Monday, November 11, 2013

The Low of Air Travel: 1970s


If you ever find yourself cursing the rudeness of modern air travel and yearn for the glory days when the passenger was king and the flying experience included pampering and fine dining, check that thought.  Strangely coexistent with the pampering was an insane, crazy wild-west aspect to air travel in the 70s.  And unbelievable as it is, I am not making this up!

I'm speaking about skyjacking / hijacking and y'all know what that is.  Rare now thanks to the strictest ever security measures, skyjacking was routine in the 70s.  When a mayhem-intentioned person gets past security measures now, pro-active passengers become their own security force and take care of business.  The reaction to skyjacking fear has become so extreme that if a person even unwittingly breathes the word "bomb" anywhere near an airport, or a unhinged person breaches security, look out.  The latter happened in November 2001 when our daughter was flying home from Salt Lake for her wedding.  The security breach happened elsewhere--I think in Atlanta--but it caused a chain-reaction of seriously delayed flights and frazzled passengers all over the country.  Amazingly, in the 60s and 70s, airlines refused to institute inconvenient airport security measures for fear passengers would not tolerate that, and would take the train instead . . .

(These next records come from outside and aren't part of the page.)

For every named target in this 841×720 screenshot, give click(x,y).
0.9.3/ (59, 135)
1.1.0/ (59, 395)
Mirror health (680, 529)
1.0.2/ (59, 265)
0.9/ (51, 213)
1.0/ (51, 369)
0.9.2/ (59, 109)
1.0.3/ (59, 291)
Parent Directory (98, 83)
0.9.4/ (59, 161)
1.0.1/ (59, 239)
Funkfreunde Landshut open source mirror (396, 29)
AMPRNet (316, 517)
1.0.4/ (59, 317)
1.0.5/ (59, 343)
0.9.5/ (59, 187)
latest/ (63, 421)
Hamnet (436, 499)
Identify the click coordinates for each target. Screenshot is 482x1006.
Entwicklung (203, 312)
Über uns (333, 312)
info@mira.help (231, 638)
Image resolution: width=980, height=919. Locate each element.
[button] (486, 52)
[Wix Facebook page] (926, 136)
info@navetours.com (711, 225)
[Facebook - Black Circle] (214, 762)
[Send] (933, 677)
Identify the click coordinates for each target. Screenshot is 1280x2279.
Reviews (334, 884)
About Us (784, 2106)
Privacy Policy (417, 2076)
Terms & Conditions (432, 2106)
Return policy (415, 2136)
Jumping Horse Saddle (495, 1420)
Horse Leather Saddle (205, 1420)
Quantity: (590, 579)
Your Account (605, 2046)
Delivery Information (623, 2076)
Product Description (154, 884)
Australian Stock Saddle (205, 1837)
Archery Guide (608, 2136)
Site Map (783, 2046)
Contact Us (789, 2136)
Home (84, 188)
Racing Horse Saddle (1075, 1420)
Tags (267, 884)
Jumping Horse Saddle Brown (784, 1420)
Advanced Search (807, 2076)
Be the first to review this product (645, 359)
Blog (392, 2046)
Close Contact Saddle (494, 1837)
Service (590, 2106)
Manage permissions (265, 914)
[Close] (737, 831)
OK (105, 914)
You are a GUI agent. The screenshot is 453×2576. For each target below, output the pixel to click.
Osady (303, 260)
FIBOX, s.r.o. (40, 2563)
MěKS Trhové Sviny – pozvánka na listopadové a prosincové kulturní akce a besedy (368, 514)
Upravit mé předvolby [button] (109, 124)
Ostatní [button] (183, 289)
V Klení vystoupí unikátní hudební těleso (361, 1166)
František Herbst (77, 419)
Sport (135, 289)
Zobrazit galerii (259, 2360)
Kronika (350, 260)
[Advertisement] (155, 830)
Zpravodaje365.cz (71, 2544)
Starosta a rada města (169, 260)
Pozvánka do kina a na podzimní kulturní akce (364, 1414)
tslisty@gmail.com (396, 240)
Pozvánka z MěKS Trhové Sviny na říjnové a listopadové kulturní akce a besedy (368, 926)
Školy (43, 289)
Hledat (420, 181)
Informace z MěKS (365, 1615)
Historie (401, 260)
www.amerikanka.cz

Some skyjacking incidents lasted days, and on occasion passengers were executed, planes were bombed and at the very least, passengers flying to weddings, funerals, business meetings, vacations, had their plans, and sometimes their psyches, ruined.  Wikipedia says:

Between 1948 and 1957, there were 15 hijackings worldwide, an average of a little more than one per year. Between 1958 and 1967, this climbed to 48, or about five per year.   [There were] 38 in 1968, but grew to 82 in 1969, the largest number in a single year in the history of civil aviation; in January 1969 alone, eight airliners were hijacked to Cuba.[5] Between 1968 and 1977, the annual average jumped to 41.


Given that millions and millions fewer miles were flown, and millions fewer passengers were in the air, a flier's odds of being involved in a hijacking were not miniscule.

In the late 60s / early 70s the average situation involved goofy people who wanted a free flight to the Communist utopia--Cuba.  They renounced the corrupt USA . . . yeah. . . . only to spend years in icky Cuban jails or at hard labor on sugar cane plantations.  Skyjacking became regular enough that airlines offered free flights to Havana to prevent the terror and disruption of "unscheduled" flights to Cuba. Flights to Algeria were another popular itinerary.  Some of those perps were welcomed and indulged by the Algerian government, a figurative "flipping off" the US of A.  More than one idealistic hijacker did the deed in order to free Angela Davis.  If you don't know who she is, look her up on Google.

D.B. Cooper started a new trend in 1971.  Give me money and give me parachutes.   At least 9 copy-cats followed in the next year--no idealism present, just more people asking for cash and parachutes.  Airlines were ill-prepared to come up with millions of dollars at a moment's notice.  A few times an airline took out a loan for buckets of cash from a local bank.

Skyjacking took a sinister turn when baddies realized they had a negotiating tool at their disposal--hostages.  Peril to passengers and crew replaced the inconvenience of an unscheduled stop in Cuba.  Planes were taken for political purposes, either to draw attention to a cause or to be used as a tool in demands for release of political prisoners.  Passengers were the pawns and plenty lost their lives at the hands of jittery cold-blooded skyjackers.

Hijacking became a family affair when in 1978 a teenage girl skyjacked a plane in order to free a man from prison; that same man had been imprisoned in 1972 when he  had hijacked a plane.  The girl's mother had hijacked a helicopter to free that man and was killed in the attempt.  Follow the logic in that one.

Just think: if this historic scenario occurred now, airline travel would die a slow death from passenger outrage and boycotts.  So, next time you fly, and you board believing with certainty that you will reach your destination, remember the wacky wild times in air travel of yore, and be glad you're flying now.







1 comment:

  1. As one who flew home just last night, I have to say, wow. I'm glad times have changed.